Jentzsch came to Oklahoma City from the church's corporate headquarters in Los Angeles to meet with reporters and editors of The Oklahoman. Accompanying him were Gary Smith, president of Narconon Chilocco New Life Center; Sylvia Stanard, the church's national public affairs director based in Washington, D.C.; and Rena Weinberg, president of Association for Better Living and Education, a Los Angeles-based organization of which Narconon International is a part.
Smith, who has been through Narconon's treatment program, estimated only 5 percent to 7 percent of the people who go through the program become Scientologists.
However, he said successful rehabilitation includes a spiritual or religious aspect.
"At Narconon, we feel it is our responsibility to set that person up so that guy's back in control of his life and can actually make the ... decision that's going to be right for them on how they can deal with that spiritual aspect. Because the guys, one for one, that actually get rehab completely and don't return to drugs, they found what that (religious aspect) was for them," Smith said.

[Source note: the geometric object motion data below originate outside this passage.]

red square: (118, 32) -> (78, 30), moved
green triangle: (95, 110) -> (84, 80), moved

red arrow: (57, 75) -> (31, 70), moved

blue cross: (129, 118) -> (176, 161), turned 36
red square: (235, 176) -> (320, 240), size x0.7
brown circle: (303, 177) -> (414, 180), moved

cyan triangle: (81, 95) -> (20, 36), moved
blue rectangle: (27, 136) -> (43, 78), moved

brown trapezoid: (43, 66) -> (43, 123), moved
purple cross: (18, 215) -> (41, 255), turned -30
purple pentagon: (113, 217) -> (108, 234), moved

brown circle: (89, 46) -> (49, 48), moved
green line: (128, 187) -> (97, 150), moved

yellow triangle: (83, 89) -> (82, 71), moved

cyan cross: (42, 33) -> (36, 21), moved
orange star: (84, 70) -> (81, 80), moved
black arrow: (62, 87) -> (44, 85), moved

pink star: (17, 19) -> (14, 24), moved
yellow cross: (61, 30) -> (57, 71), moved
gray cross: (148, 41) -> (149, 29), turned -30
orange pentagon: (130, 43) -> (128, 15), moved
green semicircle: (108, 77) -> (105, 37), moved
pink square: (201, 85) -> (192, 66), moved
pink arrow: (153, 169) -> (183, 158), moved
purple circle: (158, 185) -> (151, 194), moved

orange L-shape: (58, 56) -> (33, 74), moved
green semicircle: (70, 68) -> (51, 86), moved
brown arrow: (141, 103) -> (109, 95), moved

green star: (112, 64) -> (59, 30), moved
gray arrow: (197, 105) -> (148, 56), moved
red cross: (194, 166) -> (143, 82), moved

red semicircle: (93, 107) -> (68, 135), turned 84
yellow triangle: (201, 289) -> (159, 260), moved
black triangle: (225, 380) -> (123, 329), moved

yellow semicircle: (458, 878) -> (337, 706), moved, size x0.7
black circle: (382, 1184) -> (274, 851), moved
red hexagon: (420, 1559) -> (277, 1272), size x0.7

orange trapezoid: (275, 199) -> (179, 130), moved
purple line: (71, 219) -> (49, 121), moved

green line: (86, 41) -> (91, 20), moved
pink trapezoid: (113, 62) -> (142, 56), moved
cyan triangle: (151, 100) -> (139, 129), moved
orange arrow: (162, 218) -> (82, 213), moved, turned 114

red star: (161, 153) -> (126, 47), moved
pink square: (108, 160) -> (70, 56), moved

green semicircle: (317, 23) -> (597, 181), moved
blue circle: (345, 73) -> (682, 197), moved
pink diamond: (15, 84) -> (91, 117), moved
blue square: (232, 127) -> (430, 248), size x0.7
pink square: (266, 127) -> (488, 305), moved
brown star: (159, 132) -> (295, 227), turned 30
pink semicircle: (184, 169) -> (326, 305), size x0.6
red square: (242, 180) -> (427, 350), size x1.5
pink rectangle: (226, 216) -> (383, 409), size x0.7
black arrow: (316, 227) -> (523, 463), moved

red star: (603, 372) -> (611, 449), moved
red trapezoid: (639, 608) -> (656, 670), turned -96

"And some people do choose to become Scientologists. And a lot of people don't. " Jentzsch said the Church of Scientology is actively involved in groups that promote religious freedom, and he spoke of ongoing dialogue and cooperation with representatives of the National Council of Churches, the U.S. Catholic Conference and other religious groups on a national and worldwide level.
But he acknowledged some people in the Bible Belt, including Oklahoma, have not been as open-minded. He said he thinks much of the opposition occurs because people are uninformed or misinformed.
"We believe in the threefold path of Christ, which is health, happiness, the seeking of immortality. That is the basis. We believe all three of those things are achievable and we work toward those points," Jentzsch said.
"Christ was who he was," Jentzsch added. "He was the son of God. There's no question about that. He achieved what he achieved. But he also said, Hey, you can do the same works I do, even greater works, because I go to my father. ' He left it open for everyone. He also said it wasn't just that it would be a totally Christian concept. He said, I have other sheep, that ye know yet not of.'" Jentzsch said Scientology is probably more Buddhist than Christian in its roots. He also said that, because Scientology leaves it up to individuals to determine the nature of their supreme being, a person can continue to be a practicing Buddhist, Christian or Jew and also be a Scientologist.
No churches of Scientology are located in Oklahoma. Jentzsch said computer records show about 300 Oklahomans are members of Scientologist churches in Dallas, Kansas City, St. Louis and other cities in the region. More than 3,000 other Oklahomans have purchased Hubbard's books, Jentzsch said.
Some of the churches, including those in Los Angeles and Dallas, are called "Celebrity Centres," which Jentzsch said reflects Hubbard's belief in the importance of artists to society. Among celebrity members of the Church of Scientology are actress Kirstie Alley and actors John Travolta and Tom Cruise.
Jentzsch said people can learn all about Scientology "without spending a dime" by borrowing Hubbard's books, including "Dianetics: The Modern Science of Mental Health" and "Scientology: The Fundamentals of Thought," from a public library.
Smith attributed much of the community opposition to Narconon Chilocco to a Newkirk newspaper that reported the Cult Awareness Network's criticism of the Church of Scientology.
But Bob Lobsinger, publisher of the Newkirk Herald Journal, said he is not opposed to the church. He said his editorials and reprints of articles from Time magazine and other sources emphasized his concern that Narconon is religion under the guise of drug treatment.
Meanwhile, Narconon Chilocco New Life Center continues operating while its application for a state license with the Oklahoma State Department of Health is under review.
Health department officials will make a recommendation to the commissioner of health on whether the facility, located at the old Chilocco Indian school campus north of Newkirk, should be licensed.